Ein praxisnahes Maß dafür, ob Ihre Seiten schnell genug auf echte Klicks, Tipp- oder Tasteneingaben reagieren, um die Core Web Vitals zu bestehen.
INP-Readiness bedeutet, dass eine Seite voraussichtlich die „Interaction to Next Paint“-Schwelle (Interaktion bis zur nächsten Darstellung) von Google unter realen Nutzerbedingungen besteht: gut bei 200 ms oder weniger, verbesserungsbedürftig bei 200–500 ms, schlecht bei mehr als 500 ms. Das ist relevant, weil INP ein Core Web Vital ist, aber vor allem, weil langsame Interaktionen die Conversions zerstören, bevor sich die Rankings verbessern.
INP-Readiness ist eine Kurzform dafür, wie gut eine Seite darauf vorbereitet ist, Interaction to Next Paint (Interaktion bis zum nächsten sichtbaren Update) im Feld zu bestehen – nicht nur in einem Labortest. Für SEO-Teams ist das relevant, weil INP ein Core Web Vital ist und weil träge Interfaces die Formularfertigstellung, die Add-to-Cart-Rate und die Lead-Qualität ruinieren.
INP misst die Latenz einer Nutzerinteraktion bis zum nächsten visuellen Update. Klick. Tippen. Tastendruck. Google klassifiziert 200 ms oder weniger als gut, 200–500 ms als verbesserungsbedürftig und 500 ms+ als schlecht.
Der wichtige Punkt: Das ist größtenteils Feld-Daten. Google Search Console und PageSpeed Insights stützen sich stark auf Daten des Chrome UX Report, wenn genug Traffic vorhanden ist. Lighthouse kann wahrscheinliche Ursachen aufzeigen, belegt aber nicht, dass deine Seite im Betrieb wirklich bereit ist.

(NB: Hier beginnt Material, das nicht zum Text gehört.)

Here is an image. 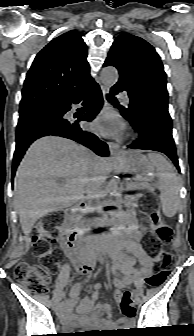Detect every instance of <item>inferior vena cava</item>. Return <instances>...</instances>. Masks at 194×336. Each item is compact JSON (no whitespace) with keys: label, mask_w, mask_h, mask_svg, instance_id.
I'll return each mask as SVG.
<instances>
[{"label":"inferior vena cava","mask_w":194,"mask_h":336,"mask_svg":"<svg viewBox=\"0 0 194 336\" xmlns=\"http://www.w3.org/2000/svg\"><path fill=\"white\" fill-rule=\"evenodd\" d=\"M93 158L90 159V163L88 165L89 170H98L99 165H98V161H97V156H95L93 154L92 156ZM103 177L100 175H96L93 179H92V183L91 185L88 187L86 193H87V200L92 202L93 200H96L99 197V188L100 185L103 181Z\"/></svg>","instance_id":"1"}]
</instances>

INP hat FID im März 2024 als Core Web Vital abgelöst. Diese Änderung war wichtig, weil FID zu nachsichtig war. Eine Seite konnte beim ersten Tap schnell reagieren und dann beim zweiten, dritten oder vierten Interaktionsschritt einfrieren – und sah unter FID trotzdem noch in Ordnung aus. INP ist strenger. Bessere Kennzahl. Schwerer vorzutäuschen.
Allerdings: Übertreibe den Einfluss auf Rankings nicht. Google hat nie gesagt, dass Core Web Vitals ein besonders starker Ranking-Faktor sind. John Mueller von Google hat Signale zur Seiten-Erfahrung wiederholt als Tie-Breaker eingeordnet, wenn andere Signale ähnlich sind. Der Business Case ist in der Regel stärker als der reine Ranking-Fall.

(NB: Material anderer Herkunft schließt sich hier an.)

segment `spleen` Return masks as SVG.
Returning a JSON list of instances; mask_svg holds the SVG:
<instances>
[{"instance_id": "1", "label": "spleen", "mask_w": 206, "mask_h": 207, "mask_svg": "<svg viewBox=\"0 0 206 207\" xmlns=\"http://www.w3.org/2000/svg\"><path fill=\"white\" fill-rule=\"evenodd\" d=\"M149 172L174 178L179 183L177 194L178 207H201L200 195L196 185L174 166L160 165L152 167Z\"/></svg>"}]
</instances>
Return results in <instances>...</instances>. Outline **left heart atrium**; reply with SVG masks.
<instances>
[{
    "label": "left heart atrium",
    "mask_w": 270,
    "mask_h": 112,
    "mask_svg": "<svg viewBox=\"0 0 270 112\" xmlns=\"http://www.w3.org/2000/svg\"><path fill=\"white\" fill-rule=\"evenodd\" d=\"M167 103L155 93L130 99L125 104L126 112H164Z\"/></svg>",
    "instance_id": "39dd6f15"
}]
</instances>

Der ehrliche Vorbehalt: INP-Daten können verrauscht sein. Seiten mit wenig Traffic haben möglicherweise nicht genug CrUX-Daten. Die URL-Gruppierung in der GSC kann verstecken, welches konkrete Template genau scheitert. Und manche Interaktionen kommen schlicht nicht häufig genug vor, um sich erst zu zeigen, wenn eine Funktion echte Nutzung bekommt.
Sie behandeln INP-Readiness als Template- und Revenue-Problem, nicht als reinen Vanity-Score. Behebe zuerst Checkout, Lead-Formular, Produktfilter, interne Suche und Navigation. Wenn eine Kategorieseite 50.000 organische Besuche im Monat hat und bei 260 ms INP landet, verdient das Aufmerksamkeit, bevor du ein Blog-Template polierst, das bereits bei 140 ms liegt.
Surfer SEO, Moz, Ahrefs und Semrush können INP nicht direkt diagnostizieren. Sie helfen dir zu entscheiden, wo sich Performance-Arbeit am meisten lohnt. Das Debugging passiert weiterhin in GSC, PageSpeed Insights, Chrome DevTools und deinem RUM-Setup.